King looked interested. “Why?”
You know, it does seem silly in retrospect. With all of those bullets flying around, I’m sure Loretta knew she was perfectly safe so she must have had an ulterior motive to hide in the closet. It turns out she was the second shooter behind the gassy Noel.
Michelle goes back to the elevator then and King says he was just zoned out. Michelle doesn’t buy it, repeating that she heard the ding on the tape. It’s a good thing nothing aside from elevators make dinging noises, like the service bell on a checki-in desk, or she’d look really stupid. She says she thinks it was Joan and that King is covering for her. King says it wouldn’t matter and Michelle says it would, if it was an intentional distraction.

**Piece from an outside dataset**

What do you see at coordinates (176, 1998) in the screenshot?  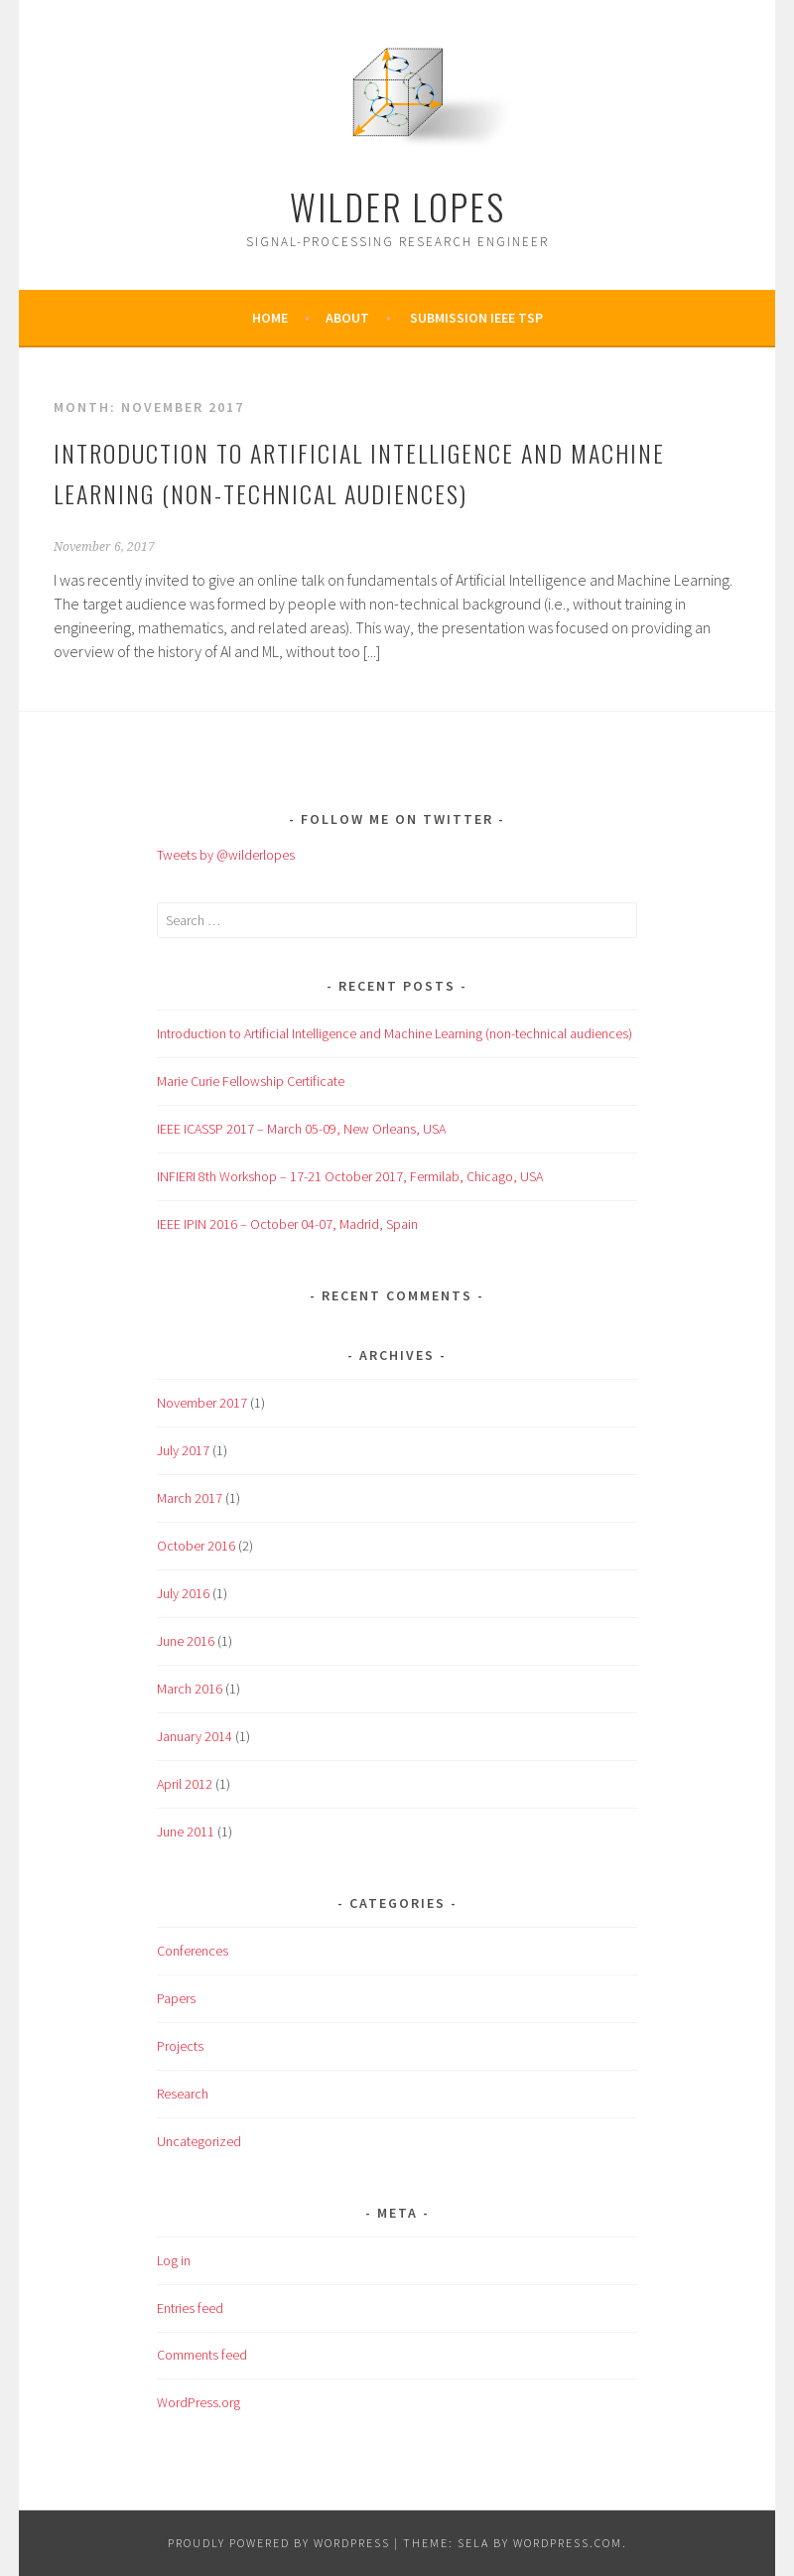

King doesn’t seem thrilled by the idea that the source of his boners might have been using him and goes to leave. That’s when Michelle gets the plot convenient phone call that informs her of Loretta’s death. King asks what happened and Michelle explains how she just talked to Loretta and that they found her dead. King says that they’re going to go and find out why she’s no longer among the living. Michelle tries to protest but King gets her past it by ordering her to come along.
In which Baldacci tries to convince us that his characters have personality. Michelle’s truck is messy, King notes all the wrappers that are scattered about and tells her to never invite him over to her place. How will these two ever resolve to have sex when they’re so incredibly mismatched? One of them’s neat, the other’s a slob. It’s like the Odd Couple but with sexual tension.
Michelle informs him of her preferred nickname, Mick, and King makes fun of it. She says the USSS is still a man’s world and clearly Michelle is out to change that. Instead of just going by her name and teaching the men they can respect her, regardless of her sex, she pretends she’s just one of the guys. Michelle then asks King what he expects to find and he says he doesn’t know but starts talking about the details Michelle worked out like how Bruno’s friend must have been killed.
Michelle is impressed that one of the other characters has figured out the plot like she has. She says she’s impressed and heard that King was the “real deal”. Kling explains that he spent years in investigations trying to get to Presidential detail, that every one wants until they get it. Michelle asks why that is and King says the hours suck. Or he gives a dull explanation about constantly shifting schedules and blah blah blah.
King says he was just getting out of Presidential guard duty when he was assigned to Clyde. King then mentions Joan’s offer and her working on finding Bruno. Michelle is shocked and says the FBI is working on it while King says they can hire any provate group they want. No one seems to notice that King was just put in charge of Clyde’s detail after coming off a stressful job watching the president. It’s almost like it was planned.
King says that’s how Joan explained it to him and that he’s not buying it and wants to know what she thinks. Michelle asks him why he’s asking her and King says she seems suspicious of Joan. Of course. She’s the only other named woman in the whole book and she’s not the shining beacon of justice and desire that turns King’s pants into a tent. Clearly she must be a villain who only uses her body as a weapon in futility against the impervious King.
Michelle says her first inclination is to not trust Joan because she’s evil and blonde, if I remember correctly. King says he agrees and asks what her second inclination is. Michelle says to get in on the investigation and feed her, Michelle, their information along the way. Then she warns him that, if he gets back together with Joan, she doesn’t want to know the details. King says not to worry, black widows eat their mates and he barely escaped last time.